We had a series of incidents similar to yours, so an EPO cover was
belatedly installed. We learned about the second kind of EPO cover when a
colleague proudly demonstrated that the EPO button should no longer be
pressed by accident, or so he thought.

Tony.
-- 
f.anthony.n.finchhttp://dotat.at/
the quest for freedom and justice can never end


Re: Famous operational issues

2021-02-22 Thread Bruce H McIntosh




On 2/22/21 9:14 AM, Alain Hebert wrote:

*[External Email]*

     Well...

     During my younger days, that button was used a few time by the 
operator of a VM/370 to regain control from someone with a "curious 
mind" *cought* *cought*...


Two horror stories I remember from long ago when I was a console jockey 
for a federal space agency that will remain nameless :P


1. A coworker brought her daughter to work with her on a Saturday 
overtime shift because she couldn't get a babysitter. She parked the kid 
with a coloring book and a pile of crayons at the only table in the 
console room with some space, right next to the master console for our 
3081. I asked her to make sure sh was well away from the console, and as 
she reached over to scoot the girl and her coloring books further away 
she slipped, and reached out to steady herself. Yep, planted her finger 
right down on the IML button (plexi covers? We don' need no STEENKIN' 
plexi covers!). MVS and VM vanished, two dozen tape drives rewound and 
several hours' worth of data merge jobs went blooey.

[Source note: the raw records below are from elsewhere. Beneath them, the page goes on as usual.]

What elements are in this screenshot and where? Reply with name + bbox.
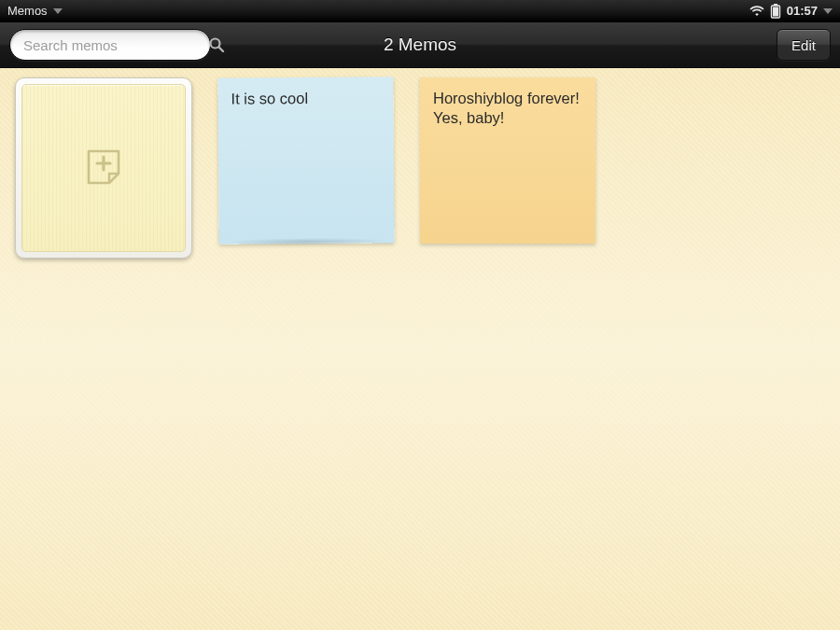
clock-time: 01:57 — [787, 4, 818, 18]
memo-text: Horoshiyblog forever! Yes, baby! — [433, 90, 580, 126]
memo-note[interactable]: It is so cool — [217, 77, 394, 244]
memo-note[interactable]: Horoshiyblog forever! Yes, baby! — [420, 77, 595, 244]
new-memo-pad — [21, 84, 186, 252]
add-note-icon — [81, 146, 126, 190]
memo-pad-stack — [21, 256, 186, 261]
svg-line-4 — [219, 48, 224, 52]
wifi-icon — [749, 6, 764, 17]
chevron-down-icon[interactable] — [823, 8, 833, 14]
system-status-bar: Memos 01:57 — [0, 0, 840, 22]
app-menu-label[interactable]: Memos — [7, 4, 48, 18]
search-field[interactable] — [9, 29, 211, 61]
chevron-down-icon[interactable] — [53, 8, 63, 14]
page-title: 2 Memos — [384, 35, 456, 55]
battery-icon — [770, 4, 781, 19]
svg-rect-2 — [773, 7, 778, 16]
new-memo-button[interactable] — [15, 77, 192, 259]
memo-text: It is so cool — [231, 90, 308, 107]
memo-grid: It is so cool Horoshiyblog forever! Yes,… — [0, 68, 840, 630]
search-icon — [208, 36, 225, 53]
edit-button[interactable]: Edit — [777, 29, 831, 61]
search-input[interactable] — [23, 37, 201, 53]
app-header: 2 Memos Edit — [0, 22, 840, 68]
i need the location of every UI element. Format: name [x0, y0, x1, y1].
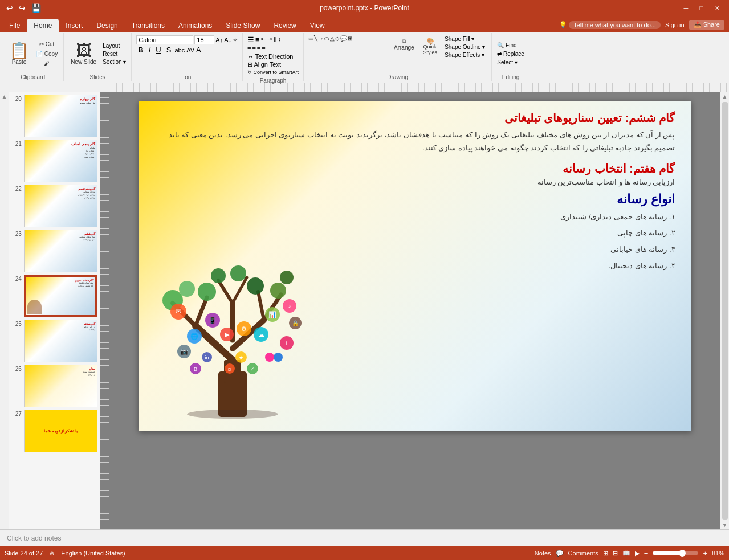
format-painter-btn[interactable]: 🖌 — [34, 59, 60, 68]
align-text-btn[interactable]: ⊞ Align Text — [247, 61, 281, 68]
normal-view-btn[interactable]: ⊞ — [603, 550, 608, 557]
section-btn[interactable]: Section ▾ — [101, 58, 128, 66]
align-left-btn[interactable]: ≡ — [247, 45, 251, 52]
tab-design[interactable]: Design — [89, 19, 124, 32]
step6-title-container[interactable]: گام ششم: تعیین سناریوهای تبلیغاتی — [139, 101, 691, 128]
media-title-container[interactable]: انواع رسانه — [139, 189, 691, 209]
redo-btn[interactable]: ↪ — [17, 3, 27, 13]
underline-btn[interactable]: U — [154, 46, 162, 54]
decrease-font-btn[interactable]: A↓ — [224, 36, 231, 43]
signin-btn[interactable]: Sign in — [665, 22, 685, 28]
scroll-up-arrow[interactable]: ▲ — [2, 93, 7, 100]
tab-home[interactable]: Home — [27, 19, 59, 32]
shape-triangle-btn[interactable]: △ — [330, 35, 335, 42]
shape-effects-btn[interactable]: Shape Effects ▾ — [443, 51, 487, 59]
slide-img-25[interactable]: گام هشتم ارزیابی و کنترلتبلیغات — [24, 320, 97, 362]
justify-btn[interactable]: ≡ — [262, 45, 265, 52]
slide-thumb-20[interactable]: 20 گام چهارم متن اسلاید بیستم — [11, 95, 97, 137]
font-name-input[interactable] — [136, 35, 193, 44]
text-shadow-btn[interactable]: abc — [174, 47, 185, 54]
text-direction-btn[interactable]: ↔ Text Direction — [247, 53, 294, 60]
shape-arrow-btn[interactable]: → — [318, 35, 324, 42]
shape-line-btn[interactable]: ╲ — [314, 35, 317, 42]
shape-callout-btn[interactable]: 💬 — [340, 35, 347, 42]
convert-smartart-btn[interactable]: ↻ Convert to SmartArt — [247, 70, 299, 75]
slide-canvas[interactable]: گام ششم: تعیین سناریوهای تبلیغاتی پس از … — [139, 101, 691, 431]
undo-btn[interactable]: ↩ — [5, 3, 15, 13]
strikethrough-btn[interactable]: S — [165, 46, 173, 54]
align-center-btn[interactable]: ≡ — [252, 45, 255, 52]
share-btn[interactable]: 📤 Share — [689, 20, 724, 30]
tab-insert[interactable]: Insert — [59, 19, 89, 32]
accessibility-icon[interactable]: ⊕ — [50, 550, 54, 557]
tab-animations[interactable]: Animations — [172, 19, 219, 32]
slide-img-27[interactable]: با تشکر از توجه شما — [24, 410, 97, 452]
clear-format-btn[interactable]: ✧ — [233, 36, 238, 44]
slide-img-22[interactable]: گام پنجم: تعیین بودجه تبلیغاتیروش درصد ف… — [24, 185, 97, 227]
right-vscroll[interactable]: ▲ ▼ — [720, 92, 729, 529]
italic-btn[interactable]: I — [147, 46, 153, 54]
paste-btn[interactable]: 📋 Paste — [6, 40, 32, 67]
shape-outline-btn[interactable]: Shape Outline ▾ — [443, 43, 487, 51]
slide-img-23[interactable]: گام ششم سناریوهای تبلیغاتیمتن توضیحات — [24, 230, 97, 272]
slide-thumb-22[interactable]: 22 گام پنجم: تعیین بودجه تبلیغاتیروش درص… — [11, 185, 97, 227]
minimize-btn[interactable]: ─ — [679, 3, 693, 13]
slide-sorter-btn[interactable]: ⊟ — [613, 550, 618, 557]
shape-diamond-btn[interactable]: ◇ — [335, 35, 340, 42]
slide-img-21[interactable]: گام پنجم: اهداف تبلیغاتی- هدف اول- هدف د… — [24, 140, 97, 182]
scroll-thumb[interactable] — [722, 102, 728, 520]
line-spacing-btn[interactable]: ↕ — [278, 35, 282, 44]
zoom-out-btn[interactable]: − — [644, 549, 649, 558]
save-btn[interactable]: 💾 — [30, 3, 43, 13]
step6-body[interactable]: پس از آن که مدیران از بین روش های مختلف … — [139, 128, 691, 160]
increase-indent-btn[interactable]: ⇥ — [267, 35, 272, 44]
columns-btn[interactable]: ⫿ — [274, 35, 277, 44]
zoom-handle[interactable] — [679, 550, 686, 557]
slide-img-20[interactable]: گام چهارم متن اسلاید بیستم — [24, 95, 97, 137]
new-slide-btn[interactable]: 🖼 New Slide — [67, 40, 100, 67]
reset-btn[interactable]: Reset — [101, 50, 128, 58]
tab-view[interactable]: View — [303, 19, 332, 32]
maximize-btn[interactable]: □ — [695, 3, 708, 13]
tab-file[interactable]: File — [2, 19, 27, 32]
close-btn[interactable]: ✕ — [710, 3, 724, 13]
slide-thumb-25[interactable]: 25 گام هشتم ارزیابی و کنترلتبلیغات — [11, 320, 97, 362]
select-btn[interactable]: Select ▾ — [495, 59, 526, 66]
slide-img-24[interactable]: گام ششم: تعیین سناریوهای تبلیغاتیگام هفت… — [24, 275, 97, 317]
step7-title-container[interactable]: گام هفتم: انتخاب رسانه — [139, 160, 691, 178]
shape-oval-btn[interactable]: ⬭ — [324, 35, 329, 42]
shape-more-btn[interactable]: ⊞ — [348, 35, 352, 42]
copy-btn[interactable]: 📄 Copy — [34, 50, 60, 58]
cut-btn[interactable]: ✂ Cut — [34, 40, 60, 48]
slide-thumb-23[interactable]: 23 گام ششم سناریوهای تبلیغاتیمتن توضیحات — [11, 230, 97, 272]
zoom-in-btn[interactable]: + — [703, 549, 707, 558]
shape-rect-btn[interactable]: ▭ — [308, 35, 313, 42]
decrease-indent-btn[interactable]: ⇤ — [261, 35, 266, 44]
scroll-up-btn[interactable]: ▲ — [721, 92, 729, 101]
notes-btn[interactable]: Notes — [535, 550, 551, 557]
find-btn[interactable]: 🔍 Find — [495, 42, 526, 49]
tab-transitions[interactable]: Transitions — [125, 19, 172, 32]
tab-slideshow[interactable]: Slide Show — [219, 19, 267, 32]
left-vscroll[interactable]: ▲ — [0, 92, 9, 529]
font-size-input[interactable] — [194, 35, 214, 44]
tab-review[interactable]: Review — [267, 19, 303, 32]
arrange-btn[interactable]: ⧉ Arrange — [390, 35, 418, 53]
notes-bar[interactable]: Click to add notes — [0, 529, 729, 546]
notes-placeholder[interactable]: Click to add notes — [7, 534, 61, 542]
bullets-btn[interactable]: ☰ — [247, 35, 254, 44]
zoom-slider[interactable] — [653, 551, 698, 555]
font-color-btn[interactable]: A — [196, 46, 201, 54]
window-controls[interactable]: ─ □ ✕ — [679, 3, 724, 13]
numbering-btn[interactable]: ≡ — [255, 35, 260, 44]
reading-view-btn[interactable]: 📖 — [622, 550, 630, 557]
tell-me-input[interactable]: Tell me what you want to do... — [569, 21, 661, 29]
increase-font-btn[interactable]: A↑ — [215, 36, 223, 43]
scroll-down-btn[interactable]: ▼ — [721, 521, 729, 529]
slide-img-26[interactable]: منابع فهرست منابعو مراجع — [24, 365, 97, 407]
comments-label[interactable]: Comments — [568, 550, 598, 557]
layout-btn[interactable]: Layout — [101, 42, 128, 50]
slide-thumb-24[interactable]: 24 گام ششم: تعیین سناریوهای تبلیغاتیگام … — [11, 275, 97, 317]
slide-thumb-26[interactable]: 26 منابع فهرست منابعو مراجع — [11, 365, 97, 407]
slide-thumb-21[interactable]: 21 گام پنجم: اهداف تبلیغاتی- هدف اول- هد… — [11, 140, 97, 182]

2. The 3081 was water cooled via a heat exchanger. The building chilled 
water feed had a very old, very clogged filter that was bypassed until 
it could be replaced. One day a new maintenance foreman came through the 
building doing his "clipboard and harried expression" thing, and spotted 
the filter in bypass (NO, I don't know WHY it hadn't been red-tagged. 
Someone clearly dropped that ball.) He thought, "Well that's not right" 
and reset all the valves to put it back inline, which of course, pretty 
much killed the chilled water flow through the heat exchanger. First 
thing we knew about it in Operations was when the 3081 started throwing 
thermal alarms and MVS crashed hard. IBM had to replace several modules 
in the CPUs.


--

Bruce H. McIntosh
Network Engineer II
University of Florida Information Technology
b...@ufl.edu
352-273-1066


Re: Famous operational issues

2021-02-22 Thread Alain Hebert

    Well...

    During my younger days, that button was used a few time by the 
operator of a VM/370 to regain control from someone with a "curious 
mind" *cought* *cought*...


-
Alain Hebertaheb...@pubnix.net
PubNIX Inc.
50 boul. St-Charles
P.O. Box 26770 Beaconsfield, Quebec H9W 6G7
Tel: 514-990-5911  http://www.pubnix.netFax: 514-990-9443

On 2/20/21 4:07 AM, Henry Yen wrote:

On Thu, Feb 18, 2021 at 07:34:39AM -0500, Patrick W. Gilmore wrote:

In 1994, there was a major earthquake near the city of Los Angeles. City hall 
had to be evacuated and it would take over a year to reinforce the building to 
make it habitable again. My company moved all the systems in the basement of 
city hall to a new datacenter a mile or so away. After the install, we spent 
more than a week coaxing their ancient (even for 1994) machines back online, 
such as a Prime Computer and an AS400 with tons of DASD. Well, tons of 
cabinets, certainly less storage than my watch has now.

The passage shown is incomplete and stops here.